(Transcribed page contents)
──────
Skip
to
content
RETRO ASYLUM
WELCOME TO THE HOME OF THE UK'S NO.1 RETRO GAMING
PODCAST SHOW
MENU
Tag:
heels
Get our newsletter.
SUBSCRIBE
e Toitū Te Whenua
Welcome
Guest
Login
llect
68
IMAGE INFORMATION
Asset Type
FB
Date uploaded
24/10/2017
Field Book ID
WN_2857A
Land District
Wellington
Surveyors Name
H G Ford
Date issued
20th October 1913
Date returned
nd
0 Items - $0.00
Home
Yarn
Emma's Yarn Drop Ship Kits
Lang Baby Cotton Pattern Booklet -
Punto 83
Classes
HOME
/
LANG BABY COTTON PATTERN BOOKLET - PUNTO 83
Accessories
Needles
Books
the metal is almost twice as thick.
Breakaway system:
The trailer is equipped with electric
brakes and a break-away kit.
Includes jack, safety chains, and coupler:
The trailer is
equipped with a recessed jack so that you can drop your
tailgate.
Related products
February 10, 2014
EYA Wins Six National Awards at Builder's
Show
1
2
──────
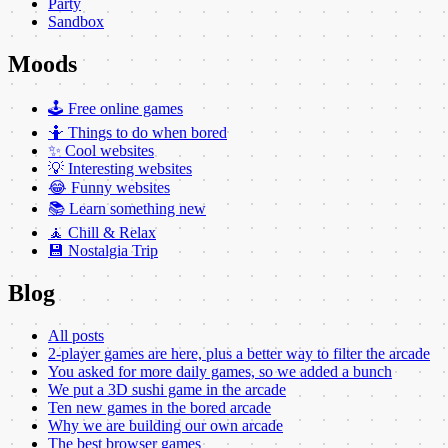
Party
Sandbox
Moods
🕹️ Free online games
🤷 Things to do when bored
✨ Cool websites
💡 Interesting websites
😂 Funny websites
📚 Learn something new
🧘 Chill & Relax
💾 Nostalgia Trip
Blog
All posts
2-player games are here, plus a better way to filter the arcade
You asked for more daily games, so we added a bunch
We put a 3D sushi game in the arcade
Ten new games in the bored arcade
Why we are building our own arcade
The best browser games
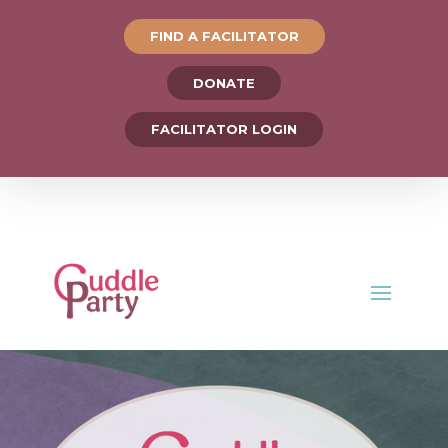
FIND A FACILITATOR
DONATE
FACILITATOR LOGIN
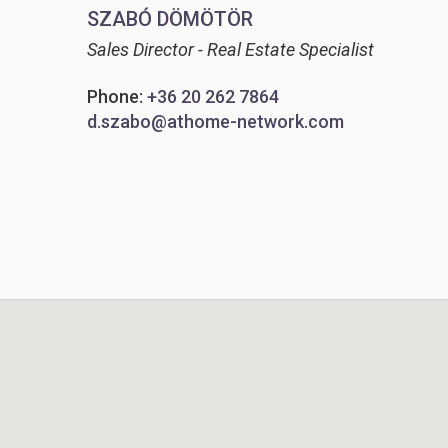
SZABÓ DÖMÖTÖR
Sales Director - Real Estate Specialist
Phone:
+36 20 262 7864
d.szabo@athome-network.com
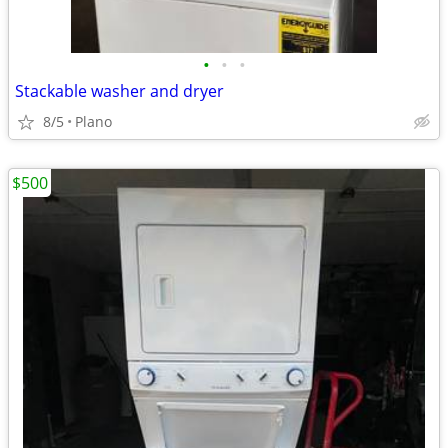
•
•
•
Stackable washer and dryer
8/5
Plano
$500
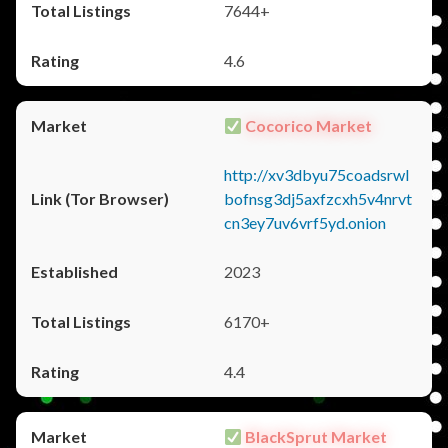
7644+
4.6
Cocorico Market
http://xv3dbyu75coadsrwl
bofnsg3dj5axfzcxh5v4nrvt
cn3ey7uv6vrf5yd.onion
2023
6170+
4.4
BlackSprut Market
──────
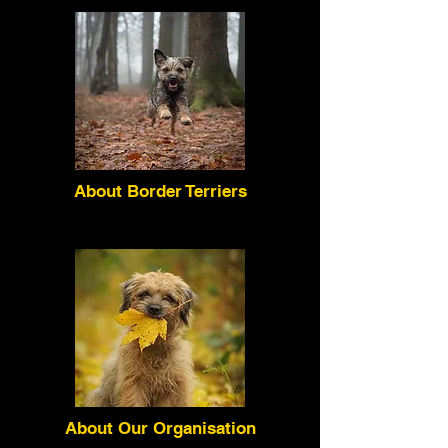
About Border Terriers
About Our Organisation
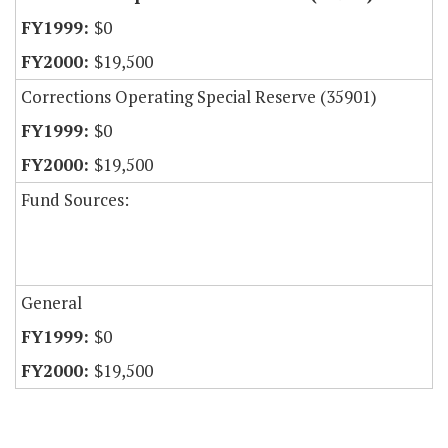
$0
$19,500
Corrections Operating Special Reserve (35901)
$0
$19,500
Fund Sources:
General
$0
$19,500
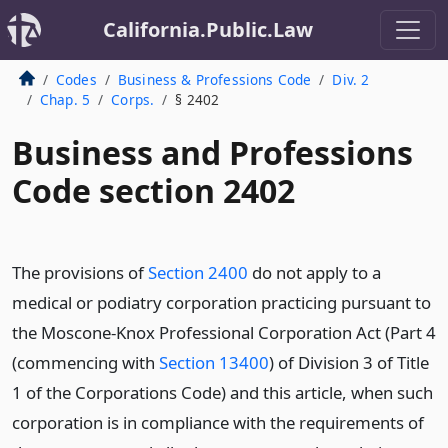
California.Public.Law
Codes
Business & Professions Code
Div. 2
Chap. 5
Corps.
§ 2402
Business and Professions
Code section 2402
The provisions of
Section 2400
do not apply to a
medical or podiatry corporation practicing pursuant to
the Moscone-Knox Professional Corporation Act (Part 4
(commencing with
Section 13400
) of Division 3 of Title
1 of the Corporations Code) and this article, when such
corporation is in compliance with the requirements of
──────
§ DIRECTIONS: Above are some records; quote exactly and only the lines that begin at the line containing "About Our Organisation" and stop after the line containing "corporation is in", leaving out the pictures.

§ RESULT FOR THIS EXERCISE:
About Our Organisation
$0
$19,500
Corrections Operating Special Reserve (35901)
$0
$19,500
Fund Sources:
General
$0
$19,500
California.Public.Law
Codes
Business & Professions Code
Div. 2
Chap. 5
Corps.
§ 2402
Business and Professions
Code section 2402
The provisions of
Section 2400
do not apply to a
medical or podiatry corporation practicing pursuant to
the Moscone-Knox Professional Corporation Act (Part 4
(commencing with
Section 13400
) of Division 3 of Title
1 of the Corporations Code) and this article, when such
corporation is in compliance with the requirements of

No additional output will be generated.